**RECORD EXTRACTS**
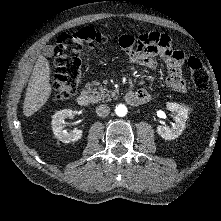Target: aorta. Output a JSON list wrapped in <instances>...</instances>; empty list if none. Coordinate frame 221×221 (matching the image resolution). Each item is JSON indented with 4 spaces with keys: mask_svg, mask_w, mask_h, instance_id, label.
<instances>
[{
    "mask_svg": "<svg viewBox=\"0 0 221 221\" xmlns=\"http://www.w3.org/2000/svg\"><path fill=\"white\" fill-rule=\"evenodd\" d=\"M115 112L118 116L123 117L127 114V107L123 104H119L115 107Z\"/></svg>",
    "mask_w": 221,
    "mask_h": 221,
    "instance_id": "1",
    "label": "aorta"
}]
</instances>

**EXERCISE GOAL**
Each record above should be copied character for character, with pictures dropped.

**EXERCISE ANSWER**
Target: aorta. Output a JSON list wrapped in <instances>...</instances>; empty list if none. Coordinate frame 221×221 (matching the image resolution). Each item is JSON indented with 4 spaces with keys: mask_svg, mask_w, mask_h, instance_id, label.
<instances>
[{
    "mask_svg": "<svg viewBox=\"0 0 221 221\" xmlns=\"http://www.w3.org/2000/svg\"><path fill=\"white\" fill-rule=\"evenodd\" d=\"M115 112L118 116L123 117L127 114V107L123 104H119L115 107Z\"/></svg>",
    "mask_w": 221,
    "mask_h": 221,
    "instance_id": "1",
    "label": "aorta"
}]
</instances>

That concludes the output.